75. EFFICIENT TEMPERATURE MANAGEMENT IN MULTIPROCESSOR SYSTEMS
Department: Computer Science & Engineering
Faculty Advisor(s):
Tajana Simunic-Rosing
Primary Student
Name: Shervin Sharifi
Email: shsharif@ucsd.edu
Phone: 858-534-9892
Grad Year: 2011
Abstract
Thermal hot spots and temperature variations have brought new challenges in reliability, performance and cooling costs in deep submicron system-on-chips (SoCs) and also in data centers. Conventional thermal management sacrifices performance to control the temperature by slowing down or stalling processors upon reaching a critical temperature threshold. In this work, we explore the benefits of low-overhead temperature-aware task scheduling for multiprocessor systems. In addition to reactive strategies that respond to the change in on-die temperature, we utilize predictors for forecasting future temperature and workload dynamics, and propose proactive thermal management techniques for multiprocessor SoCs. On an UltraSPARC T1 chip, we demonstrate that proactive methods achieve significantly better thermal profiles in comparison to their reactive counterparts, while avoiding the performance cost.

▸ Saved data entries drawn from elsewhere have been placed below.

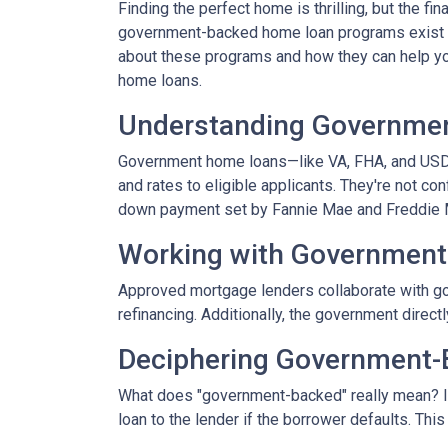
Finding the perfect home is thrilling, but the fi
government-backed home loan programs exist t
about these programs and how they can help you
home loans.
Understanding Governme
Government home loans—like VA, FHA, and USDA
and rates to eligible applicants. They're not con
down payment set by Fannie Mae and Freddie 
Working with Government
Approved mortgage lenders collaborate with go
refinancing. Additionally, the government direc
Deciphering Government-
What does "government-backed" really mean? It 
loan to the lender if the borrower defaults. Thi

Our thermal management techniques require monitoring system characteristics (i.e., temperature and workload dynamics) at runtime. We leverage Continuous System Telemetry Harness (CSTH) for collecting real-time feedback from the hardware and software sensors. Temperature sensors typically are prone to inaccuracy, and also some systems lack a sufficient number of sensors on the die. To address these issues, we propose two novel solutions. Our first technique is used at design time for sensor allocation and placement to minimize the number of sensors while maintaining the desired accuracy. Second, we introduce a method for indirect temperature sensing, which accurately estimates the temperature at desired locations on the die based on the noisy temperature readings obtained from a limited number of thermal sensors.